Articles
New Bike Commuter? Three Tips for Safer Riding
By Bill Thorness, BikingPugetSound.com
If you head to work on your bike this month, you may notice a few more cyclists on the road. Wait, make that a few thousand more. Cascade Bicycle Club estimates that 21,000-22,000 people will give the two-wheeled commute a try in May, up from daily counts of 6,000 in winter and maybe 14,000 in summer.
People just trying it might heed the lessons of Chris Cameron, CBC director of bicycle commuting.
“Learn how to ride differently,” he says, citing three key ways: become traffic, don’t get hooked by a turn and keep your head up.
“Instead of being sort of a side-show or an accessory to traffic, now I become traffic,” says Cameron, who’s taught commuting to 3,500 people in the last two years. “I used to ride next to cars, or ride on the white line on the shoulder.” He thought doing that would keep him out of the way of cars. But, he says, drivers don’t have a very good idea of how close they are to cyclists, which means riders need to act more like a car and actually take up more of the road.
“What I do now is ride in the first third of the lane, where the passenger car wheel is in the lane.” Doing so will force the vehicle to go around you.

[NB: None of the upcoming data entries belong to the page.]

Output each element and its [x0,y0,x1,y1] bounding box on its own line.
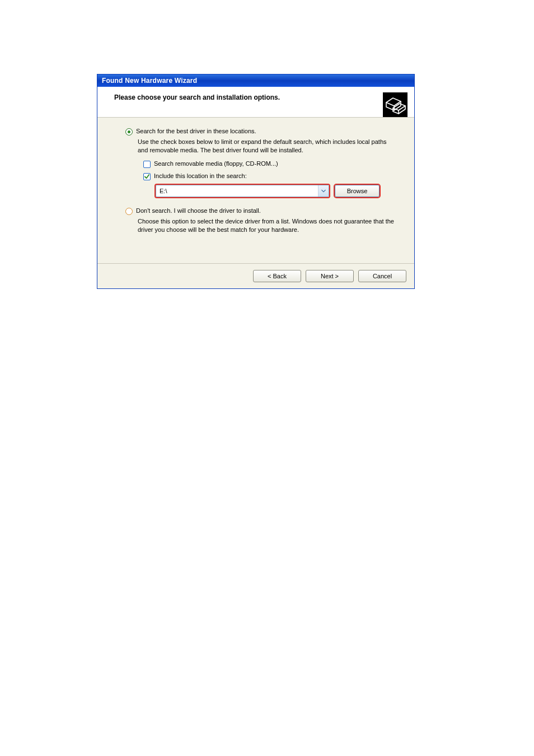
radio-unselected-icon [125,208,133,215]
manual-select-description: Choose this option to select the device … [138,217,396,234]
chevron-down-icon[interactable] [318,185,329,197]
next-button[interactable]: Next > [306,270,354,282]
radio-selected-icon [125,128,133,136]
checkbox-checked-icon [143,173,151,180]
removable-media-checkbox-row[interactable]: Search removable media (floppy, CD-ROM..… [143,160,402,168]
search-locations-label: Search for the best driver in these loca… [136,128,256,134]
dialog-title: Found New Hardware Wizard [102,77,197,85]
search-sub-options: Search removable media (floppy, CD-ROM..… [143,160,402,197]
manual-select-label: Don't search. I will choose the driver t… [136,207,261,214]
include-location-label: Include this location in the search: [154,172,247,179]
wizard-footer: < Back Next > Cancel [97,263,414,288]
removable-media-label: Search removable media (floppy, CD-ROM..… [154,160,278,167]
search-locations-option[interactable]: Search for the best driver in these loca… [125,128,402,136]
manual-select-option[interactable]: Don't search. I will choose the driver t… [125,207,402,215]
back-button[interactable]: < Back [253,270,301,282]
path-combobox[interactable] [156,185,329,197]
devices-icon [383,92,407,117]
wizard-header-title: Please choose your search and installati… [114,94,406,101]
browse-button[interactable]: Browse [335,185,380,197]
titlebar[interactable]: Found New Hardware Wizard [97,74,414,87]
checkbox-unchecked-icon [143,161,151,168]
cancel-button[interactable]: Cancel [358,270,406,282]
hardware-wizard-dialog: Found New Hardware Wizard Please choose … [97,74,415,289]
include-location-checkbox-row[interactable]: Include this location in the search: [143,172,402,180]
path-input-row: Browse [156,185,402,197]
wizard-body: Search for the best driver in these loca… [97,118,414,263]
wizard-header: Please choose your search and installati… [97,87,414,118]
path-input[interactable] [156,186,318,196]
search-locations-description: Use the check boxes below to limit or ex… [138,138,396,155]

Second tip: avoid the hook.
“The most common crash is the right-hand or left-hand hook,” he says. “What I do to negate that completely is I go up to the intersection in the middle of the lane. People aren’t going to go around me because they can’t.” Ignore the occasional horn and get over the idea that you’re holding up traffic. It’s a small price to pay to avoid the most predictable injury situation.
He also advises scanning the road farther ahead than you’d think. “Look 50 to 100 feet down the road, depending on how fast you’re going,” he says. “Most people, our gaze will go down, 20 or 10 feet in front of us at times, and you can’t see potholes until it’s too late, or detritus, and certainly not traffic turning in front of you. Fifty to 100 feet away, you have time to decide and you can pull yourself out of danger.”
Cameron says these tips will help even veteran bike commuters, who tell him using his advice “makes a big difference.”